One of the most startling results of the National Climate Assessment was the increasing frequency of heavy rainfall. 


For decades, scientists have predicted that more water would evaporate from a rising ocean surface, and that the warmer atmosphere will be able to retain the extra vapor, which will subsequently fall as rain or snow. 


Even the most seasoned specialists were taken aback by the severity of the impact. 

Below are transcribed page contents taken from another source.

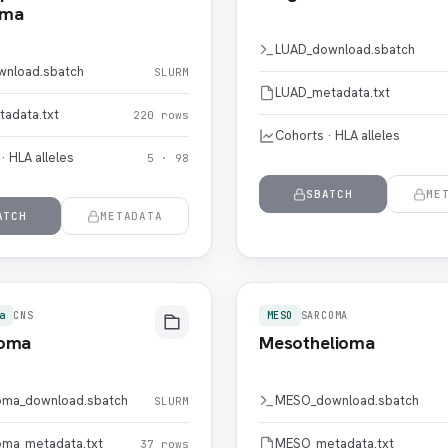
oma
LUAD_download.sbatch
wnload.sbatch
SLURM
LUAD_metadata.txt
tadata.txt
220 rows
Cohorts · HLA alleles
· HLA alleles
5 · 98
SBATCH
ME
ATCH
METADATA
a
CNS
MESO
SARCOMA
ioma
Mesothelioma
oma_download.sbatch
MESO_download.sbatch
SLURM
oma_metadata.txt
MESO_metadata.txt
37 rows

  • The National Climate Assessment concluded that “the eastern half of the [United States] is getting greater precipitation in general,” according to Justin Gillis of The New York Times on May 6, 2014. And the percentage of precipitation dropping in extremely heavy rain episodes has increased by 71 percent in the Northeast, 37 percent in the Midwest, and 27 percent in the South during the last half-century.” Such developments are taking place all across the globe. 
  • In the summer of 2010, for example, floods ravaged Pakistan, but an exceedingly unusual downpour flooded the town of Leh in Ladakh, India, which is located in one of the world's driest deserts. The hamlet is located in a high-altitude desert that is shielded from the majority of precipitation by neighboring mountains. 
  • In August, the average rainfall is 15 millimeters, or a fraction of an inch. However, a half-hour downpour on August 6, 2010, washed most of the town away, killing 150 people and left hundreds more missing. The storm was so powerful, yet so remote, that it missed a meteorological station in the valley and remained unnoticed. 
  • In 2013, significant sections of Nashville, Tennessee, were flooded by almost 20 inches of rain, while parts of Colorado got a year's worth of rain in a single week. As much as two feet of rain fell in as little as 24 hours in parts of the Florida panhandle. 
  • At the same time, sand dunes erupted over most of the Navajo reservation in New Mexico and Arizona, which is normally dry, as precipitation dropped from meager to virtually none—except for a brief but intense rainfall. Early in October 2015, parts of South Carolina got two feet of rain in three days. In some parts of southern Texas, 20 inches of rain poured two weeks ago.